Are modals good or bad for SEO

I have a website called growremotely.io where I show modals from the side for the jobs that are posted. Is this a good practice? Does this help with our SEO?

If not should we be opening each of these as a separate page?

Looking for some help from experts.

  1. 5

    Very interesting website, let's first define "good" and "bad".

    What is bad for SEO is anything that prevents content on your website from being crawled and indexed, or negatively affects your site (poor content, slows your site down, etc).

    What is good for SEO is anything that makes it easy for Google to crawl and index your site, as well as creates a stellar experience for folks visiting your website - fast page speeds, easy to navigate, etc.

    It looks like the content on this website is loaded with Javascript - I notice that when you click the buttons to filter the jobs nothing changes in the URL, and that when inspecting the source code the job content is not there.

    This means it's pretty shaky as to whether Google is going to actually see this content - not just the modals, but the jobs themselves. And Google for sure will not differentiate between "Programming" jobs and "Frontend" when clicked on the main page.

    Google has been getting better at executing JavaScript, which means there is a chance they will see content generated by JS, but "better" is not "they aways see it".
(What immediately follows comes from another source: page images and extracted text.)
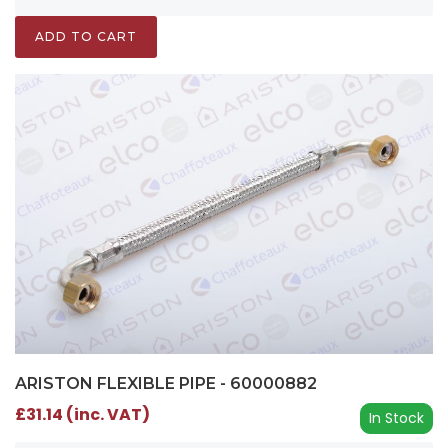
ADD TO CART
ARISTON FLEXIBLE PIPE - 60000882
£31.14 (inc. VAT)
In Stock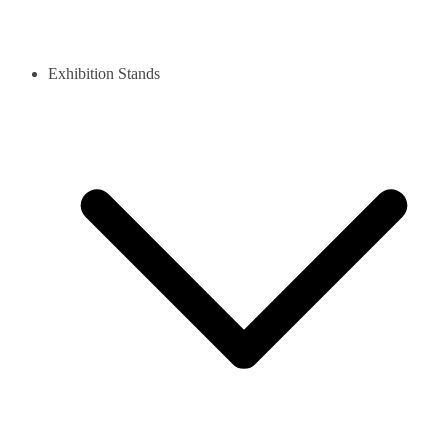
Exhibition Stands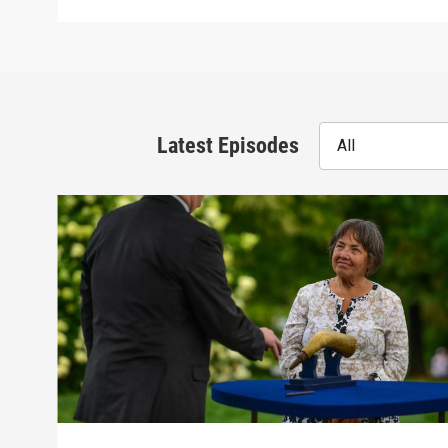
Latest Episodes
All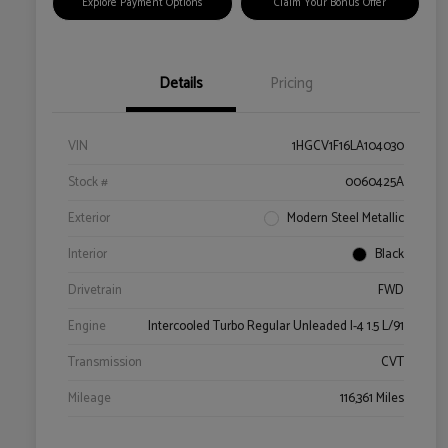
Explore Payment Options
Claim Your Bonus Offer
Details
Pricing
VIN
1HGCV1F16LA104030
Stock #
0060425A
Exterior
Modern Steel Metallic
Interior
Black
Drivetrain
FWD
Engine
Intercooled Turbo Regular Unleaded I-4 1.5 L/91
Transmission
CVT
Mileage
116,361 Miles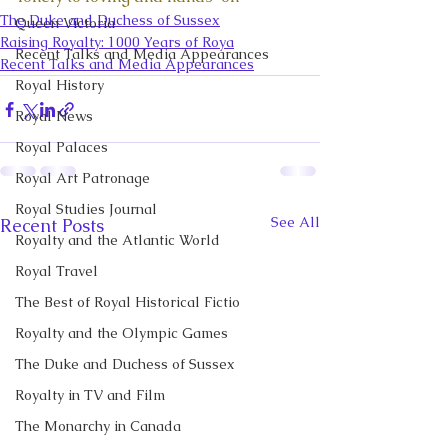
The Duke and Duchess of Sussex
Queen Victoria
Raising Royalty: 1000 Years of Roya
Recent Talks and Media Appearances
Recent Talks and Media Appearances
Royal History
Royal News
Royal Palaces
Royal Art Patronage
Royal Studies Journal
See All
Recent Posts
Royalty and the Atlantic World
Royal Travel
The Best of Royal Historical Fictio
Royalty and the Olympic Games
The Duke and Duchess of Sussex
Royalty in TV and Film
The Monarchy in Canada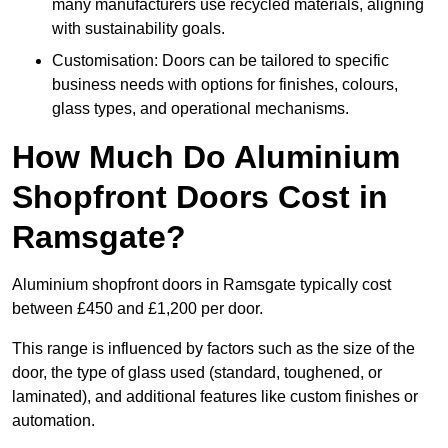
many manufacturers use recycled materials, aligning
with sustainability goals.
Customisation: Doors can be tailored to specific
business needs with options for finishes, colours,
glass types, and operational mechanisms.
How Much Do Aluminium
Shopfront Doors Cost in
Ramsgate?
Aluminium shopfront doors in Ramsgate typically cost
between £450 and £1,200 per door.
This range is influenced by factors such as the size of the
door, the type of glass used (standard, toughened, or
laminated), and additional features like custom finishes or
automation.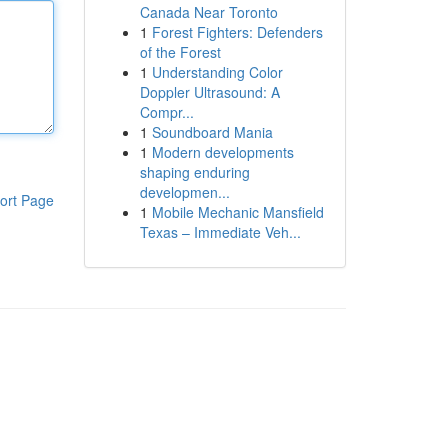
Canada Near Toronto
1
Forest Fighters: Defenders
of the Forest
1
Understanding Color
Doppler Ultrasound: A
Compr...
1
Soundboard Mania
1
Modern developments
shaping enduring
developmen...
ort Page
1
Mobile Mechanic Mansfield
Texas – Immediate Veh...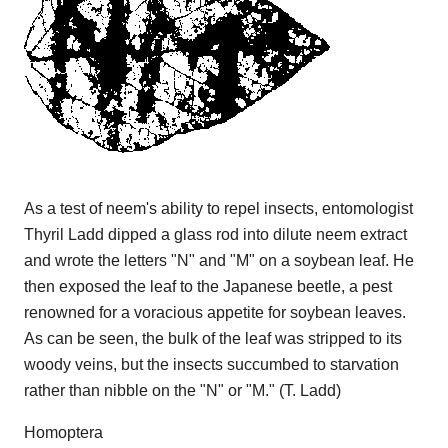
As a test of neem's ability to repel insects, entomologist
Thyril Ladd dipped a glass rod into dilute neem extract
and wrote the letters "N" and "M" on a soybean leaf. He
then exposed the leaf to the Japanese beetle, a pest
renowned for a voracious appetite for soybean leaves.
As can be seen, the bulk of the leaf was stripped to its
woody veins, but the insects succumbed to starvation
rather than nibble on the "N" or "M." (T. Ladd)
Homoptera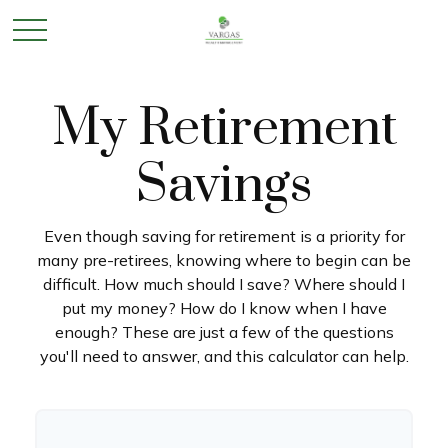
My Retirement
Savings
Even though saving for retirement is a priority for
many pre-retirees, knowing where to begin can be
difficult. How much should I save? Where should I
put my money? How do I know when I have
enough? These are just a few of the questions
you'll need to answer, and this calculator can help.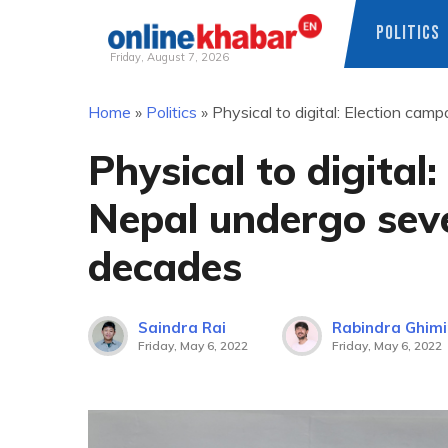
POLITICS
Friday, August 7, 2026
Skip
Home
»
Politics
»
Physical to digital: Election ca
to
content
Physical to digital
Nepal undergo sev
decades
Saindra Rai
Rabindra Ghimi
Friday, May 6, 2022
Friday, May 6, 2022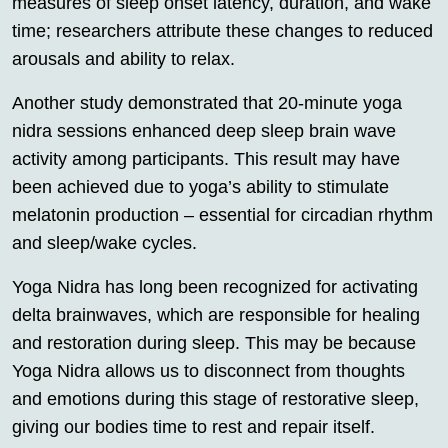
measures of sleep onset latency, duration, and wake
time; researchers attribute these changes to reduced
arousals and ability to relax.
Another study demonstrated that 20-minute yoga
nidra sessions enhanced deep sleep brain wave
activity among participants. This result may have
been achieved due to yoga’s ability to stimulate
melatonin production – essential for circadian rhythm
and sleep/wake cycles.
Yoga Nidra has long been recognized for activating
delta brainwaves, which are responsible for healing
and restoration during sleep. This may be because
Yoga Nidra allows us to disconnect from thoughts
and emotions during this stage of restorative sleep,
giving our bodies time to rest and repair itself.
    You can know for sure what Google sees though with Google Search Console. You can test this by submitting a sitemap, and then test the individual URLs to see what Google renders - this shows you the rendered HTML and a screenshot of what Google sees, which can help confirm if they can properly execute the JS or not.

    1. 1

      Would changing the URL and using that to trigger the drawer / modal (I.e example.com/profile/?drawer=settings&id=1) help with SEO? I usually do that so you can deep-link straight to a modal or drawer but I’m not too familiar with how it would effect SEO

      1. 3

        Good question!

        OP's site does that as well - when you open up the modal for a job there is a query string in the URL, like this one https://growremotely.io/?id=614289313ed94694f2b5908e

        Like I said above, having unique URLs certainly helps but what really matters is whether Google can index the content. The content on OP's site, and inside these modals, is rendered with JavaScript; Google has been getting better at rendering JS, but "better" does not mean "sees it every time".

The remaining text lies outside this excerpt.